Hehir a lui-même appelé les ondes de LBC pour rétablir la vérité. « C'est moi le chauffeur de bus », a-t-il déclaré à l'animateur Tom Swarbrick, expliquant comment le voleur était revenu agressif, loin de s'excuser. « Il a voulu me donner un coup de poing du gauche, je l'ai contré avec un coup de poing du droit et il est tombé. »

Ce cas n'est pas isolé. Il s'inscrit dans une tendance inquiétante au Royaume-Uni, où l'obsession du pouvoir pour les « protocoles » et le politiquement correct bafoue les libertés individuelles. Sous le gouvernement travailliste, la criminalité explose, alimentée par l'ouverture des frontières et des politiques laxistes qui font écho à l'agenda mondialiste qui érode les sociétés occidentales.

Faisons le lien avec le dernier scandale en date : un terroriste condamné se présente aux élections à Birmingham, la deuxième ville du Royaume-Uni. Shahid Butt, condamné à cinq ans de prison au Yémen pour avoir planifié des attentats à la bombe contre des cibles britanniques et ayant un passé de délits violents au Royaume-Uni, mène désormais campagne sur une plateforme pro-Gaza dans un quartier à majorité musulmane. Il rejette sa condamnation comme un coup monté, mais les faits sont implacables.

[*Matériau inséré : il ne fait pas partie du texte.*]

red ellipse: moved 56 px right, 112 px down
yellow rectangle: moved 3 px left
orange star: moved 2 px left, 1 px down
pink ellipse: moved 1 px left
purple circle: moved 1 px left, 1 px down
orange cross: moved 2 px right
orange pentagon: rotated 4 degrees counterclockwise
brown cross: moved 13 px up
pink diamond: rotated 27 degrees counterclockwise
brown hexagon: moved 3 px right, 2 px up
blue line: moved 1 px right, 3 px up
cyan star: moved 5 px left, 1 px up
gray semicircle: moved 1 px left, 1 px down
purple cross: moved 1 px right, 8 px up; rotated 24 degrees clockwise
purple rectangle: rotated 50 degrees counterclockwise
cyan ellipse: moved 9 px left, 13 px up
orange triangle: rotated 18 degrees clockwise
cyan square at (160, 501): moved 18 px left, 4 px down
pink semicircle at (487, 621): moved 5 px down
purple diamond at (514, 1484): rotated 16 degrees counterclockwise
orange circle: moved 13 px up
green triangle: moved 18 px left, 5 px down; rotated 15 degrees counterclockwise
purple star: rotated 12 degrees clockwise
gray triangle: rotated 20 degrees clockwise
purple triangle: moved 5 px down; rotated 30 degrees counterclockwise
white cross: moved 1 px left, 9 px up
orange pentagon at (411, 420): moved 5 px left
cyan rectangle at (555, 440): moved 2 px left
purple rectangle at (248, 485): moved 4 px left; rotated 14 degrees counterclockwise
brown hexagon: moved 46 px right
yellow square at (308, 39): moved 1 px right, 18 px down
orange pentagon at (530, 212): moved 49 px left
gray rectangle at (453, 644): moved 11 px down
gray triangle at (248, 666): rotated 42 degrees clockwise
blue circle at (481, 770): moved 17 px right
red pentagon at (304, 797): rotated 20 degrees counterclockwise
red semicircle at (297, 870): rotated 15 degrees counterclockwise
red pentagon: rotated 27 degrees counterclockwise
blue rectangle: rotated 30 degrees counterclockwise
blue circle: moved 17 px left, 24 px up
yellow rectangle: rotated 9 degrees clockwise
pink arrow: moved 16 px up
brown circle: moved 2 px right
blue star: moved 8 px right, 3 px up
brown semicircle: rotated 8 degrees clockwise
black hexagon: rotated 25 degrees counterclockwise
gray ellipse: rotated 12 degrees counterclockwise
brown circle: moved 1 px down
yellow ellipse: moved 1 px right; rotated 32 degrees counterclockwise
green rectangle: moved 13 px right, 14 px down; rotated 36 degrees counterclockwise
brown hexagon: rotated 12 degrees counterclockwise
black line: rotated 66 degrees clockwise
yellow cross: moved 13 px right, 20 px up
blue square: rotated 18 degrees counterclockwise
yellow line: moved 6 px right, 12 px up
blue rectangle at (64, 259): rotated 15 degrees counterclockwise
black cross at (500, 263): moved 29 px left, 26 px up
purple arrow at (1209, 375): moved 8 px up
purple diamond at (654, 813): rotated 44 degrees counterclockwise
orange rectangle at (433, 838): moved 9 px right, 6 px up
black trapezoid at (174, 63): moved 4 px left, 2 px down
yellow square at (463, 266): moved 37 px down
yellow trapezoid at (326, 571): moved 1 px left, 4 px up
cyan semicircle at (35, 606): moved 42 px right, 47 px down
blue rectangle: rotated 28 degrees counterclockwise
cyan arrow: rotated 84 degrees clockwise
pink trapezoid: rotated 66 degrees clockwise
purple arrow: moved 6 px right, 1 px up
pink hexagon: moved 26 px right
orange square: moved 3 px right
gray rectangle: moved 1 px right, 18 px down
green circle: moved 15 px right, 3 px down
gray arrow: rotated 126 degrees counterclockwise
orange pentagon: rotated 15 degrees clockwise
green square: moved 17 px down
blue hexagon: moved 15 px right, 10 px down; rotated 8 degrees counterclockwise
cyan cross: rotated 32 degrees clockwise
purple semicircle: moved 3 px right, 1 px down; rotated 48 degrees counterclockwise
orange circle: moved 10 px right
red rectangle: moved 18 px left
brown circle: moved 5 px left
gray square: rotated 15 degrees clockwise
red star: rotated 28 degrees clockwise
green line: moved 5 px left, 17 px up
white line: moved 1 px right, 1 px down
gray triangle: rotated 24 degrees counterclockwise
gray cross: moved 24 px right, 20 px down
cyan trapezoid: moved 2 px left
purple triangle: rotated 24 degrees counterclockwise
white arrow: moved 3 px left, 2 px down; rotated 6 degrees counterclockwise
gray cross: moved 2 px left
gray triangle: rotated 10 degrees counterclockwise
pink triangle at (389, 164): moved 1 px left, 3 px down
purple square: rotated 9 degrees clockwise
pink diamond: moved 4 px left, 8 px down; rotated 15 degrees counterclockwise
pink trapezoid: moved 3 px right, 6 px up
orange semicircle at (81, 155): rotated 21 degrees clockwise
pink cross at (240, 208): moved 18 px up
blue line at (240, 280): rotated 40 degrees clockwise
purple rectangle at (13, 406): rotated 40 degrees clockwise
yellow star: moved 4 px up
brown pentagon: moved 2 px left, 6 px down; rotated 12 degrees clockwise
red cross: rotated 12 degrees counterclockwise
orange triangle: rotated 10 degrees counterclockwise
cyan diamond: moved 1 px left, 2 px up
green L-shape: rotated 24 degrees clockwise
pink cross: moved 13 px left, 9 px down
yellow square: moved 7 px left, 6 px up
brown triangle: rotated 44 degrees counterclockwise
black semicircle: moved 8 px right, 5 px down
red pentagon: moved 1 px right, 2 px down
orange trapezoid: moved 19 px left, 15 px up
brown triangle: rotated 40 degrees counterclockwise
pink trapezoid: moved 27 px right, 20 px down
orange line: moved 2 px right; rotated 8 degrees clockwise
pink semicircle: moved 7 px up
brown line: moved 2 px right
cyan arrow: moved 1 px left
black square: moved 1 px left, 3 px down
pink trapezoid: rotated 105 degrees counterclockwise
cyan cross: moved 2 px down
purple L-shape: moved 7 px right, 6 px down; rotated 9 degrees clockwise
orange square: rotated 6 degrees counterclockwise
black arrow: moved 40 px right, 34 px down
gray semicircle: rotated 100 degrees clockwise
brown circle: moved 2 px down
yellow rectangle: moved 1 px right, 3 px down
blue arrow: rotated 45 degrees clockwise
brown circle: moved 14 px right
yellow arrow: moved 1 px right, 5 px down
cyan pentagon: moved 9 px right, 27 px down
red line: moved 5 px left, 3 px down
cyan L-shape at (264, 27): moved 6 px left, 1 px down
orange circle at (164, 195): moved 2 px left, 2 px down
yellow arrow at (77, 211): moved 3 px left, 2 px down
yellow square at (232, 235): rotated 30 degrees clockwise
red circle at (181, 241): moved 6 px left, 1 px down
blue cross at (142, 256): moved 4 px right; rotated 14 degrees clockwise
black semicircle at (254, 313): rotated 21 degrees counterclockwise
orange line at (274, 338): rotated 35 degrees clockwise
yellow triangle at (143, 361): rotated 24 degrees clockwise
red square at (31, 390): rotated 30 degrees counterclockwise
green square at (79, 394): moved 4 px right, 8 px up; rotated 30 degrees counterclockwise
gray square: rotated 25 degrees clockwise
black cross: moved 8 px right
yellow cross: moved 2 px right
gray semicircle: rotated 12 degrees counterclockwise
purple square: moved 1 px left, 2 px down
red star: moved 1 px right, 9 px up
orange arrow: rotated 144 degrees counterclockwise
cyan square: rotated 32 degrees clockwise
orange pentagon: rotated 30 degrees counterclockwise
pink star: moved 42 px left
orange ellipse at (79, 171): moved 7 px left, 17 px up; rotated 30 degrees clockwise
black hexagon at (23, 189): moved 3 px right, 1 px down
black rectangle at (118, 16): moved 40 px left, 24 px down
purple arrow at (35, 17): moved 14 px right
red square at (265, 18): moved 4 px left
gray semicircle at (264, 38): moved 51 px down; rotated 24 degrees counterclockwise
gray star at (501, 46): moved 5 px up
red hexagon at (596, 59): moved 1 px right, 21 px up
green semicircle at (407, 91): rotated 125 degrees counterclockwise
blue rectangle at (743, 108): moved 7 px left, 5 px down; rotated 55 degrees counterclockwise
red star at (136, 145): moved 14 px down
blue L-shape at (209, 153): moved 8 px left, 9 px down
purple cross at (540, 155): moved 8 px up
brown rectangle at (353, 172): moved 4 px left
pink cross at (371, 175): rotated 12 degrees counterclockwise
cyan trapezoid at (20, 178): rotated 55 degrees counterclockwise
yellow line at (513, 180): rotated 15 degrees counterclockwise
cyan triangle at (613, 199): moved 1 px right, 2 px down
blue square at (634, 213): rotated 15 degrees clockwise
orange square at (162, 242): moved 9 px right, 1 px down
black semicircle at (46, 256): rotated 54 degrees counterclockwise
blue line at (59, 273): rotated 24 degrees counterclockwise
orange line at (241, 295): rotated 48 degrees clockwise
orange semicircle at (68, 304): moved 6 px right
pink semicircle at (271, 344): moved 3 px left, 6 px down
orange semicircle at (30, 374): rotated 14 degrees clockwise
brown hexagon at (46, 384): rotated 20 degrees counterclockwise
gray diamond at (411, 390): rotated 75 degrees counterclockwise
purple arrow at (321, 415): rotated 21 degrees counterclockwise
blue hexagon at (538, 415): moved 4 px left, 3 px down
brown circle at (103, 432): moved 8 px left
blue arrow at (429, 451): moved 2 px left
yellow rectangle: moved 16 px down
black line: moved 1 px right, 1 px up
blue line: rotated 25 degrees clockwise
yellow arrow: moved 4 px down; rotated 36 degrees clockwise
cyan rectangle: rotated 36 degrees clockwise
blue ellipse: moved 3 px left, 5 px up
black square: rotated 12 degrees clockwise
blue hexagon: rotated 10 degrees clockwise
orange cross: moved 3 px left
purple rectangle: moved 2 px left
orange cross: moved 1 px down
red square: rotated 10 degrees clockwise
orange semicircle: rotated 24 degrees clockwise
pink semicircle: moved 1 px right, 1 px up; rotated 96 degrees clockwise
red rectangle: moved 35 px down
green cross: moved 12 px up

Sharon Osbourne, veuve de la légende du rock Ozzy, a réagi sur les réseaux sociaux : « Cela n’a rien à voir avec le racisme. Je pense déménager à Birmingham et me présenter aux élections municipales. Je suis sérieuse. » Ses soutiens l’ont encouragée, avec des commentaires comme : « Vas-y, Sharon ! C’est incroyable qu’une personne comme lui puisse se présenter. C’est tellement démoralisant. Où va ce pays ? »

Cette juxtaposition est accablante. Alors qu'un chauffeur de bus est licencié pour avoir défendu une victime, un homme lié au terrorisme peut briguer un mandat public, soutenu par des militants pro-Gaza. C'est le même système qui accueille des extrémistes comme Alaa Abd el-Fattah – qui a fait l'éloge d'Oussama ben Laden – tout en emprisonnant des Britanniques pour des publications sur les réseaux sociaux critiquant l'immigration.

Cette hypocrisie révèle la corruption qui gangrène le système : une justice à deux vitesses où l'immigration massive et les idéologies woke privilégient les étrangers au détriment des autochtones, étouffant la liberté et la sécurité. Le limogeage de Hehir n'est pas qu'une simple erreur d'entreprise ; c'est le symptôme d'une nation qui sombre dans le chaos.

Les Britanniques méritent mieux qu'un gouvernement qui entrave les héros tout en offrant une tribune aux radicaux.